# I'm being examined before Presbytery tomorrow



## Romans922 (Aug 4, 2008)

Please pray for me as I will be examined for ordination before presbytery tomorrow (Tuesday, August 5th). Thank you.


----------



## Southern Presbyterian (Aug 4, 2008)




----------



## TheocraticMonarchist (Aug 4, 2008)

"Thy will be done..."


----------



## rjlynam (Aug 4, 2008)




----------



## rescuedbyLove (Aug 4, 2008)




----------



## Augusta (Aug 4, 2008)




----------



## JonathanHunt (Aug 4, 2008)




----------



## DMcFadden (Aug 4, 2008)

May you be blessed with presence of mind, clarity of thought, and a good retentive memory in the face of questions designed to test you and prove your worth not trick you and trip you up.


----------



## Presbyterian Deacon (Aug 4, 2008)




----------



## PointyHaired Calvinist (Aug 4, 2008)

I join in with everyone else. May God give you the quietness in your heart that you need to be ready to answer for the truth and serve His church.


----------



## panta dokimazete (Aug 4, 2008)

Isaiah 26:3
3 You keep him in perfect peace
whose mind is stayed on you,
because he trusts in you.


----------



## N. Eshelman (Aug 4, 2008)

What exams do you have? I have Church history and an exegesis of Psalm 2 on Aug.22.


----------



## Backwoods Presbyterian (Aug 4, 2008)




----------



## Grymir (Aug 4, 2008)

Praying for you! Give'em the truth, without compromise and with clarity!


----------



## Semper Fidelis (Aug 4, 2008)




----------



## Romans922 (Aug 4, 2008)

nleshelman said:


> What exams do you have? I have Church history and an exegesis of Psalm 2 on Aug.22.
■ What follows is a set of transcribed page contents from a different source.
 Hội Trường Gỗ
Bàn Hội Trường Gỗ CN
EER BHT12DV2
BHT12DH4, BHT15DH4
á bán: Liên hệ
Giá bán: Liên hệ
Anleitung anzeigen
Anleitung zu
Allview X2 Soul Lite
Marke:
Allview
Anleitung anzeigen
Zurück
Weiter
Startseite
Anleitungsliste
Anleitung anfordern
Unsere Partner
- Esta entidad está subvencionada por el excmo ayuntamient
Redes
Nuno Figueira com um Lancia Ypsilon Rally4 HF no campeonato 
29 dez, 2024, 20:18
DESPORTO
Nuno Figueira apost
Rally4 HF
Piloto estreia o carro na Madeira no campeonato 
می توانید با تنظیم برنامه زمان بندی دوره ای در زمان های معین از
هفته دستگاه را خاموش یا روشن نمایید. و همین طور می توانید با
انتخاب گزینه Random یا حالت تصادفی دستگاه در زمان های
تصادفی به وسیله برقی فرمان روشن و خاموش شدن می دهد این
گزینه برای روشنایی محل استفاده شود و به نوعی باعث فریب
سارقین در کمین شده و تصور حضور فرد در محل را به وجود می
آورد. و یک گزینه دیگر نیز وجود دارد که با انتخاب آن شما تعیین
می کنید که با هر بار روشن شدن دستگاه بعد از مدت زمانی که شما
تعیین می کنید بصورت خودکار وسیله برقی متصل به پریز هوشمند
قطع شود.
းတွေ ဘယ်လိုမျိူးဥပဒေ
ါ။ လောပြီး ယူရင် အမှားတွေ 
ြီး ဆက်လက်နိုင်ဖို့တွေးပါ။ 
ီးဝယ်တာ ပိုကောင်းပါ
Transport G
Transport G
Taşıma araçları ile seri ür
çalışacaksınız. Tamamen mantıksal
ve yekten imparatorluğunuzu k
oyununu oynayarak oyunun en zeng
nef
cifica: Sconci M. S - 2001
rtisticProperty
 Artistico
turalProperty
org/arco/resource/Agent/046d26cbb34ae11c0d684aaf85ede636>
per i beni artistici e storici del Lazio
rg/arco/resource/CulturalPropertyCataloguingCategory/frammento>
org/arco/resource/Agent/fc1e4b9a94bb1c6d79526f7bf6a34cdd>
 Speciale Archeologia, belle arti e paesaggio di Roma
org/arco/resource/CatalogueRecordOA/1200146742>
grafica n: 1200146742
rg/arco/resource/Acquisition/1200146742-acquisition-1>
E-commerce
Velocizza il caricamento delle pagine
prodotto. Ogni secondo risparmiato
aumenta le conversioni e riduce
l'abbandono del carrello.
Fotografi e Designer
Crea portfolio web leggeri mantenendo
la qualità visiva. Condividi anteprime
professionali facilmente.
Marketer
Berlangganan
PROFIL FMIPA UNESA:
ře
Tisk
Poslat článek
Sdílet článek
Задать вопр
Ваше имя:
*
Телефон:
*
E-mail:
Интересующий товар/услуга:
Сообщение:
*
I have all of them! Views, Theology, English Bible, Book of Church Order, Church History, and Sacraments. And I have to preach.


----------



## Ivan (Aug 4, 2008)

God be with you, Andrew.


----------



## Romans922 (Aug 5, 2008)

I passed! Praise God! 

Maybe I need to change my signature now.


----------



## Grace Alone (Aug 5, 2008)

Congratulations!!!


----------



## fredtgreco (Aug 5, 2008)

Congrats! Make Jim cook a good roast for you!


----------



## DMcFadden (Aug 5, 2008)

God bless you! Congrats for this special achievement. Now the real work begins . . . shepherding His flock.


----------



## PuritanCovenanter (Aug 5, 2008)

I am grateful for your gifts Andrew. I bet your wife is proud of you also. 

Be Encouraged brother.


----------



## raekwon (Aug 5, 2008)

Congrats, Andrew. So when's your actual ordination? This Sunday?


----------



## Romans922 (Aug 5, 2008)

August 24th. You might know one of my commissioners who will be preaching the sermon: Guy Waters.


----------



## VictorBravo (Aug 5, 2008)

Romans922 said:


> I passed! Praise God!
> 
> Maybe I need to change my signature now.
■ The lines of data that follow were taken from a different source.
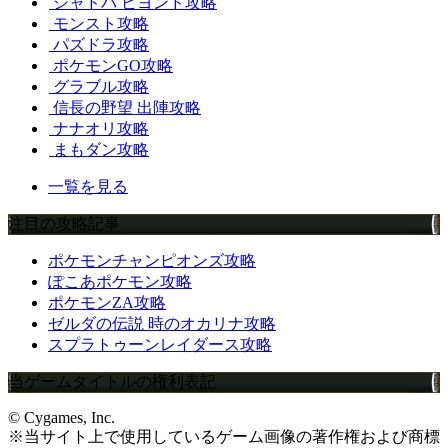
シャドバ ビヨンド攻略
モンスト攻略
パズドラ攻略
ポケモンGO攻略
グラブル攻略
信長の野望 出陣攻略
ナナオリ攻略
まもダン攻略
一覧を見る
注目の攻略記事
ポケモンチャンピオンズ攻略
ぽこあポケモン攻略
ポケモンZA攻略
ゼルダの伝説 時のオカリナ攻略
スプラトゥーンレイダース攻略
当ゲームタイトルの権利表記
© Cygames, Inc.
※当サイト上で使用しているゲーム画像の著作権および商標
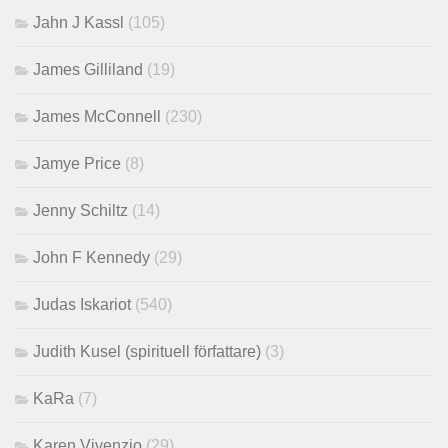
Jahn J Kassl
(105)
James Gilliland
(19)
James McConnell
(230)
Jamye Price
(8)
Jenny Schiltz
(14)
John F Kennedy
(29)
Judas Iskariot
(540)
Judith Kusel (spirituell författare)
(3)
KaRa
(7)
Karen Vivenzio
(29)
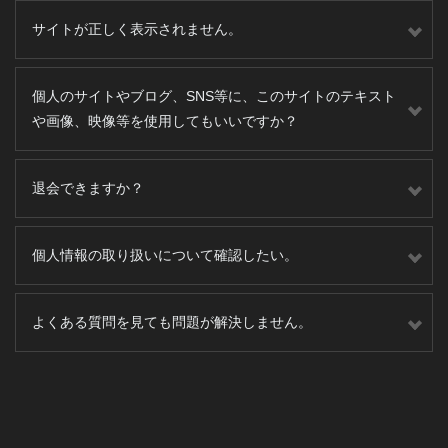
サイトが正しく表示されません。
個人のサイトやブログ、SNS等に、このサイトのテキスト
や画像、映像等を使用してもいいですか？
退会できますか？
個人情報の取り扱いについて確認したい。
よくある質問を見ても問題が解決しません。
Well done, Andrew. God be praised!


----------



## Romans922 (Aug 5, 2008)

Bygracealone said:


> Congrats Andrew! That's exciting news brother.
> 
> Not to be overly technical , but I believe that makes you a teaching elder elect, unless they've already ordained you by the laying on of hands...
> 
> Gotta leave something more to look forward to, right?



This is true, but I don't think i will have internet for awhile because I'm moving. Sorry i got ahead of myself.


----------



## Anton Bruckner (Aug 5, 2008)




----------



## Curt (Aug 6, 2008)

Romans922 said:


> Bygracealone said:
> 
> 
> > Congrats Andrew! That's exciting news brother.
> ...



When I passed my ordination exam in the RPC,ES, I was considered an "ordinand" until my ordination. That WAS in another century, of course.

Congratulations.


----------



## Augusta (Aug 6, 2008)

Congratulations!! Dena is almost a Pastor's wife.


----------



## Presbyterian Deacon (Aug 6, 2008)

Romans922 said:


> I passed! Praise God!
> 
> Maybe I need to change my signature now.




Praise God, and congratulations!


----------



## CalvinandHodges (Aug 6, 2008)

Romans922 said:


> I passed! Praise God!
> 
> Maybe I need to change my signature now.



Congratulations! Praise God!


----------



## panta dokimazete (Aug 6, 2008)

Woo-hoo! Congrats!


----------